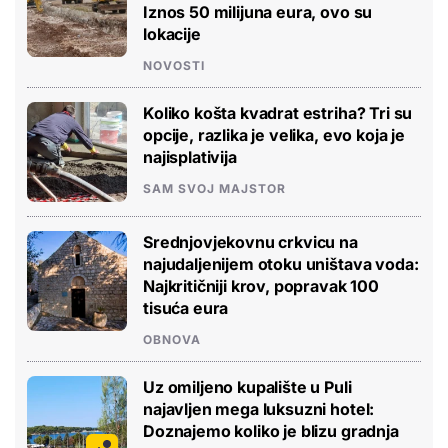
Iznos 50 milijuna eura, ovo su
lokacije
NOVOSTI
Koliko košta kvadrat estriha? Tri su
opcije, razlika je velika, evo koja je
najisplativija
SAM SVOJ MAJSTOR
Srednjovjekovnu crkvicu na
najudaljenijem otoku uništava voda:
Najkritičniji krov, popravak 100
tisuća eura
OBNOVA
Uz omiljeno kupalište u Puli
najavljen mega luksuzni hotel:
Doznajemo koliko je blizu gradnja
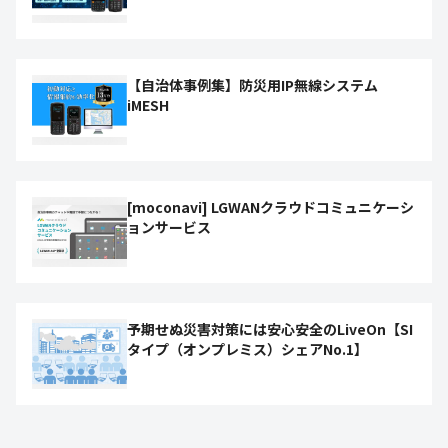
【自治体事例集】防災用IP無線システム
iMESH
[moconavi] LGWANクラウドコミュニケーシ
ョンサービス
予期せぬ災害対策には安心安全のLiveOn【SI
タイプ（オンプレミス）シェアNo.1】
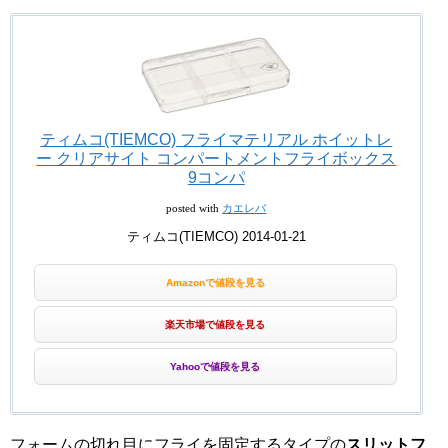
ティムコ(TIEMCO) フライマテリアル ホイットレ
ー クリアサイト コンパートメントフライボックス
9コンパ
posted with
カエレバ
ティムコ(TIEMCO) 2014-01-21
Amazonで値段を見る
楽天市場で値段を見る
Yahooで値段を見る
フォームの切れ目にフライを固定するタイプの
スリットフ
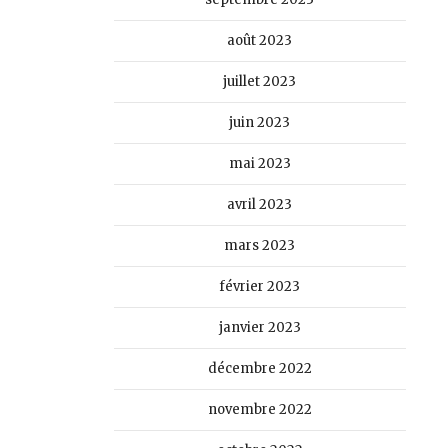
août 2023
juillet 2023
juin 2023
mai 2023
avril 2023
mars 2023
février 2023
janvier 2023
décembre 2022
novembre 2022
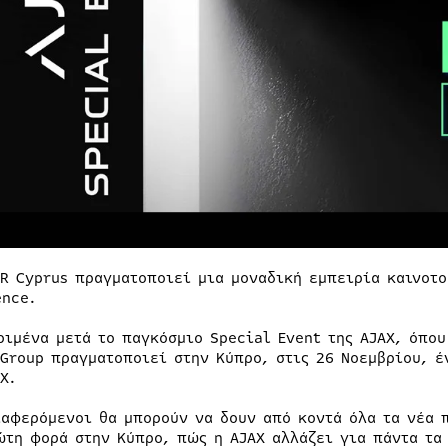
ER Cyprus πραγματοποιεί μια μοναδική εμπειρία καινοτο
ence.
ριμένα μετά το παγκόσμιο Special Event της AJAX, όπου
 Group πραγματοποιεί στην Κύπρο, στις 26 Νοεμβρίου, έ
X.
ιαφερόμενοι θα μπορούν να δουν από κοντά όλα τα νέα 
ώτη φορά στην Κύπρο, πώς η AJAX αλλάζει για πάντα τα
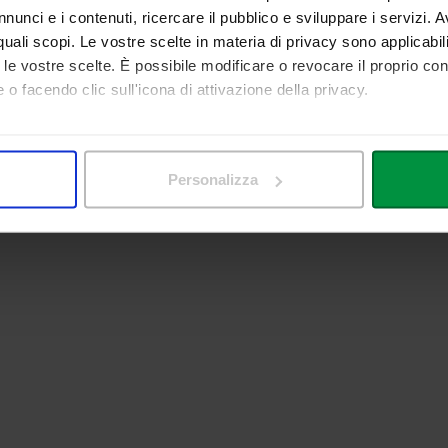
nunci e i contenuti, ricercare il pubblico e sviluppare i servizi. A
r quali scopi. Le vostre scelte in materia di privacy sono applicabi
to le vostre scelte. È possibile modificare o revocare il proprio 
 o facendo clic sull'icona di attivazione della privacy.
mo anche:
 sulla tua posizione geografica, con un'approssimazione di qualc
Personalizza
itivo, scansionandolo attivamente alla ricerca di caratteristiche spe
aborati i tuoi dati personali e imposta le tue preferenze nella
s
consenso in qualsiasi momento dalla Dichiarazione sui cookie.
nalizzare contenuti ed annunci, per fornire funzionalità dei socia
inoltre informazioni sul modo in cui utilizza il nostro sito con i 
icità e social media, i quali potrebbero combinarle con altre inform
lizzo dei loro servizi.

+++

▸ YOUR INSTRUCTIONS: Should a line in the material contain "eura", copy it.

▸ ANSWER TO THE EXERCISE:
Iznos 50 milijuna eura, ovo su
tisuća eura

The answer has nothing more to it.